3.2. Caractéristiques générales des régimes de coupe

3.2.1. Le pôle fragile

3.2.1.1. Phénoménologie de la coupe

Dans ce mode, l'essentiel des débris est constitué de copeaux de roches discontinus (Fig. 3.5). Leur taille est très variable suivant l'application. Ils se forment lorsque la profondeur de passe est

suffisamment grande (1-2 mm suivant le type de roche). Dans ce cas, leur longueur vaut entre 1 et 10 fois la profondeur de passe.

Copeau centimétrique en

abattage minier Copeaux millimétriques en forage pétrolier (hc = 1.6 mm)

Fig. 3.5 : Débris de coupe à profondeurs de passe élevées (DELIAC, 1986 ; clichés personnels)

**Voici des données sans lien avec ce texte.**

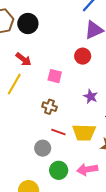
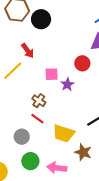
pink square: (55, 76) -> (52, 74), turned -32
purple star: (91, 96) -> (67, 84), moved
red line: (58, 132) -> (37, 119), moved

La genèse du copeau est décrit en trois phases par NISHIMATSU (1972) dans le cas d'essais de coupe

conduits dans un tuf (roche volcanique) et trois bétons, avec un taillant rectangulaire, d'angle de coupe négatif et pour des profondeurs de passe comprises entre 2 mm et 16 mm (Fig. 3.6) :

– la phase de broyage et compactage : une zone de roche broyée se forme localement à la pointe du taillant. Celle-ci est immédiatement recompactée sur le taillant et fait corps avec ce dernier. Cette zone, bien connue dans la coupe des métaux, porte le nom de "built-up edge" ou "zone morte". Nishimatsu la nomme "zone primaire de roche broyée" (Fig. 3.6, zone 'a') ;

– la phase de genèse de copeaux macroscopiques : à profondeur de passe suffisante, une fissure macroscopique se propage et s'appuie sur la zone primaire de roche broyée. Cela conduit à l'éjection du copeau (Fig. 3.6, volume AA'B). L'auteur précise que la fissure principale se propage sous le niveau de la saignée théorique générant une "zone de surcoupe" (Fig. 3.6, zone 'c') ;

– la phase de broyage et de genèse de poudre de roche, de grains isolés ou de petits fragments de roche saine : le taillant pénètre plus loin dans la roche et tout le matériel qui n'est pas en passe d'être éjecté sous la forme d'un copeau macroscopique est alors broyé par l'action de la zone primaire de roche broyée. L'auteur nomme ce volume supplémentaire abattu la "zone secondaire de roche broyée" (Fig. 3.6, zone 'b').

Fig. 3.6 : La genèse d'un copeau de roche (NISHIMATSU, 1972)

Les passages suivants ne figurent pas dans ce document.